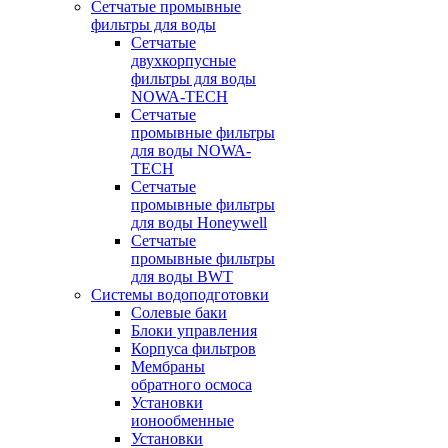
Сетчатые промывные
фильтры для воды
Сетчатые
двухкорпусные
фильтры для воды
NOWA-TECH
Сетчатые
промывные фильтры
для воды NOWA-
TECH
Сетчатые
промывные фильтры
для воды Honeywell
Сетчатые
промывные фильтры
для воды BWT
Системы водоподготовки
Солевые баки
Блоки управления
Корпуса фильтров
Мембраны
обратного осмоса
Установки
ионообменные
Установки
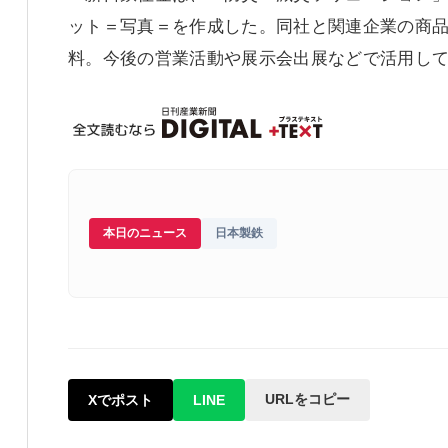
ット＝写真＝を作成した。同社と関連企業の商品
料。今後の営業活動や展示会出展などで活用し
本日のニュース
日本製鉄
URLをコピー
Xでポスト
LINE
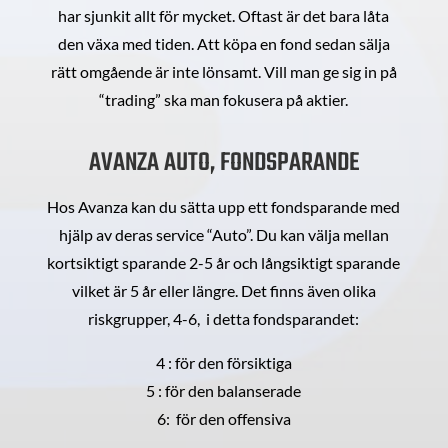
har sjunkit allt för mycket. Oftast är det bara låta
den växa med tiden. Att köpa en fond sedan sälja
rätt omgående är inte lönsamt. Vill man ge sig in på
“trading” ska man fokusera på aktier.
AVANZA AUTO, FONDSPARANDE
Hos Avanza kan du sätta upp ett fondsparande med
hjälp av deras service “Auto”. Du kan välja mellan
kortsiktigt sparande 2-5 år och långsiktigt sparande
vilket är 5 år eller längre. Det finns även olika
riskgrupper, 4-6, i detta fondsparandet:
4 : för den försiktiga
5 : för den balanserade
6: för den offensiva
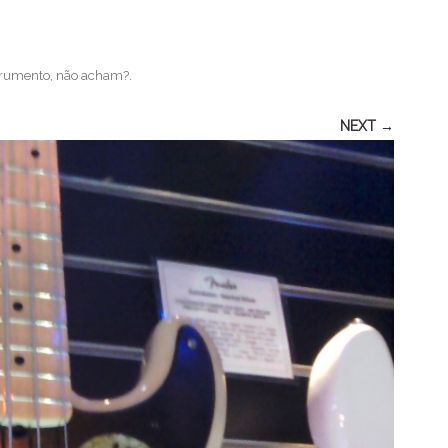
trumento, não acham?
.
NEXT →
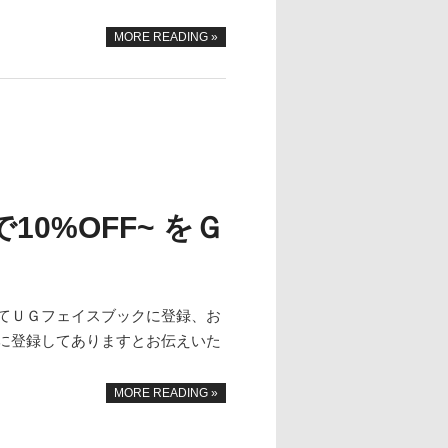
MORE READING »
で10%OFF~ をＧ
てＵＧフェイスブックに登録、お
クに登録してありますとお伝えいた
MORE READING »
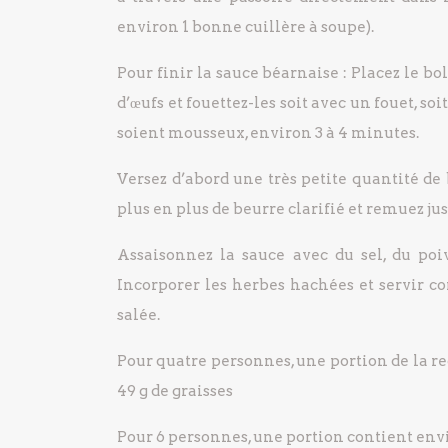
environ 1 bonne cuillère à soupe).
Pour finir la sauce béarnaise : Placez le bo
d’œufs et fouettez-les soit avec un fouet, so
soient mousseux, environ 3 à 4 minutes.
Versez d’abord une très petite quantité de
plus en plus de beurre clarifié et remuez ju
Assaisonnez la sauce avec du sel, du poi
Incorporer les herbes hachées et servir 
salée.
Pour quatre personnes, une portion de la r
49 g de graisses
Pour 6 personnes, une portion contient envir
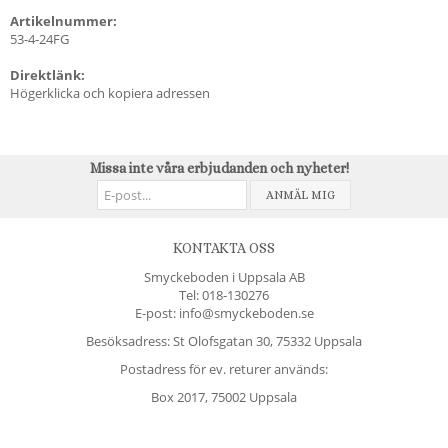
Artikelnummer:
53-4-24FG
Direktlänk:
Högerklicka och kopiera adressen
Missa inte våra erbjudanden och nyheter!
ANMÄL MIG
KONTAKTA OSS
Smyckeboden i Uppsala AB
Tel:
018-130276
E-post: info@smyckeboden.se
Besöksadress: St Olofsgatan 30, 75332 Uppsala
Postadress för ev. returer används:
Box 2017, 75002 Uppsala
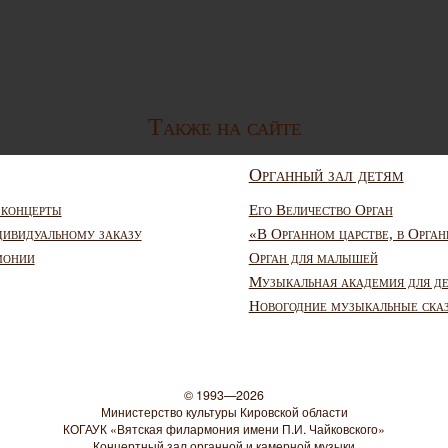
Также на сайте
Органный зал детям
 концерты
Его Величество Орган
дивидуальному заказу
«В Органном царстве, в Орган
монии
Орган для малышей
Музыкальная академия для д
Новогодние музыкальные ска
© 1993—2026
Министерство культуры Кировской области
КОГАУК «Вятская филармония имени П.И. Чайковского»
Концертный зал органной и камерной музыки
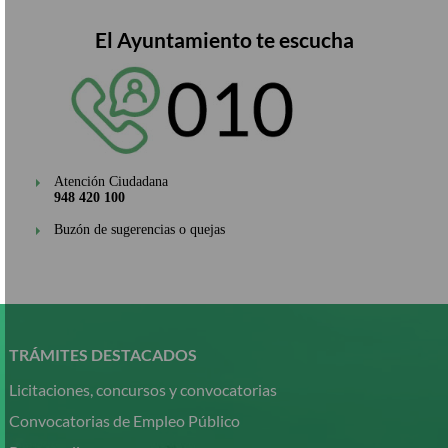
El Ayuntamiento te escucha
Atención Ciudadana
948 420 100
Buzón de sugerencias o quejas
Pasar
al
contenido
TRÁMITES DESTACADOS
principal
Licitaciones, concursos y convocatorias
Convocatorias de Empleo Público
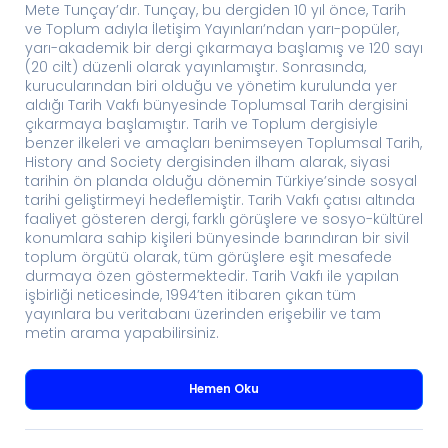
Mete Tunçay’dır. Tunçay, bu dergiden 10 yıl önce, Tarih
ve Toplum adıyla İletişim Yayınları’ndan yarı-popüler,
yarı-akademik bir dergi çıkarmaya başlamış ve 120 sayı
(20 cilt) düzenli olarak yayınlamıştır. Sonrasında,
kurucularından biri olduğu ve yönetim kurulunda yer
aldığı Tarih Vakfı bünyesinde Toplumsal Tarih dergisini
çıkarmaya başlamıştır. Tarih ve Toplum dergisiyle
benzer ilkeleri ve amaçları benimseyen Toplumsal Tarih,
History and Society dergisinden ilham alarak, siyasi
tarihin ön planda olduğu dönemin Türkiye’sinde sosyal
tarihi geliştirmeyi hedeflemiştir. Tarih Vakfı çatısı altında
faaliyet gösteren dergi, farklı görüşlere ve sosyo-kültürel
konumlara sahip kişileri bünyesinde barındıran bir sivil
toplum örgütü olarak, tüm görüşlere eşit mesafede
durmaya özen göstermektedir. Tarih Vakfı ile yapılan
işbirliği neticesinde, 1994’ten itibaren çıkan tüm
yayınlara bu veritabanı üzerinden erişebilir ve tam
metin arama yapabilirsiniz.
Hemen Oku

☆ ☆ ☆

● Exercise
Line by line, reproduce the material above exactly, leaving each picture out.

● Task result
Сетчатые промывные
фильтры для воды
Сетчатые
двухкорпусные
фильтры для воды
NOWA-TECH
Сетчатые
промывные фильтры
для воды NOWA-
TECH
Сетчатые
промывные фильтры
для воды Honeywell
Сетчатые
промывные фильтры
для воды BWT
Системы водоподготовки
Солевые баки
Блоки управления
Корпуса фильтров
Мембраны
обратного осмоса
Установки
ионообменные
Установки
ット＝写真＝を作成した。同社と関連企業の商品
料。今後の営業活動や展示会出展などで活用し
本日のニュース
日本製鉄
URLをコピー
Xでポスト
LINE
har sjunkit allt för mycket. Oftast är det bara låta
den växa med tiden. Att köpa en fond sedan sälja
rätt omgående är inte lönsamt. Vill man ge sig in på
“trading” ska man fokusera på aktier.
AVANZA AUTO, FONDSPARANDE
Hos Avanza kan du sätta upp ett fondsparande med
hjälp av deras service “Auto”. Du kan välja mellan
kortsiktigt sparande 2-5 år och långsiktigt sparande
vilket är 5 år eller längre. Det finns även olika
riskgrupper, 4-6, i detta fondsparandet:
4 : för den försiktiga
5 : för den balanserade
6: för den offensiva
trumento, não acham?
.
NEXT →
MORE READING »
で10%OFF~ をＧ
てＵＧフェイスブックに登録、お
クに登録してありますとお伝えいた
MORE READING »
environ 1 bonne cuillère à soupe).
Pour finir la sauce béarnaise : Placez le bo
d’œufs et fouettez-les soit avec un fouet, so
soient mousseux, environ 3 à 4 minutes.
Versez d’abord une très petite quantité de
plus en plus de beurre clarifié et remuez ju
Assaisonnez la sauce avec du sel, du poi
Incorporer les herbes hachées et servir 
salée.
Pour quatre personnes, une portion de la r
49 g de graisses
Pour 6 personnes, une portion contient envir
Artikelnummer:
53-4-24FG
Direktlänk:
Högerklicka och kopiera adressen
Missa inte våra erbjudanden och nyheter!
ANMÄL MIG
KONTAKTA OSS
Smyckeboden i Uppsala AB
Tel:
018-130276
E-post: info@smyckeboden.se
Besöksadress: St Olofsgatan 30, 75332 Uppsala
Postadress för ev. returer används:
Box 2017, 75002 Uppsala
Также на сайте
Органный зал детям
 концерты
Его Величество Орган
дивидуальному заказу
«В Органном царстве, в Орган
монии
Орган для малышей
Музыкальная академия для д
Новогодние музыкальные ска
© 1993—2026
Министерство культуры Кировской области
КОГАУК «Вятская филармония имени П.И. Чайковского»
Концертный зал органной и камерной музыки
El Ayuntamiento te escucha
Atención Ciudadana
948 420 100
Buzón de sugerencias o quejas
Pasar
al
contenido
TRÁMITES DESTACADOS
principal
Licitaciones, concursos y convocatorias
Convocatorias de Empleo Público
Mete Tunçay’dır. Tunçay, bu dergiden 10 yıl önce, Tarih
ve Toplum adıyla İletişim Yayınları’ndan yarı-popüler,
yarı-akademik bir dergi çıkarmaya başlamış ve 120 sayı
(20 cilt) düzenli olarak yayınlamıştır. Sonrasında,
kurucularından biri olduğu ve yönetim kurulunda yer
aldığı Tarih Vakfı bünyesinde Toplumsal Tarih dergisini
çıkarmaya başlamıştır. Tarih ve Toplum dergisiyle
benzer ilkeleri ve amaçları benimseyen Toplumsal Tarih,
History and Society dergisinden ilham alarak, siyasi
tarihin ön planda olduğu dönemin Türkiye’sinde sosyal
tarihi geliştirmeyi hedeflemiştir. Tarih Vakfı çatısı altında
faaliyet gösteren dergi, farklı görüşlere ve sosyo-kültürel
konumlara sahip kişileri bünyesinde barındıran bir sivil
toplum örgütü olarak, tüm görüşlere eşit mesafede
durmaya özen göstermektedir. Tarih Vakfı ile yapılan
işbirliği neticesinde, 1994’ten itibaren çıkan tüm
yayınlara bu veritabanı üzerinden erişebilir ve tam
metin arama yapabilirsiniz.
Hemen Oku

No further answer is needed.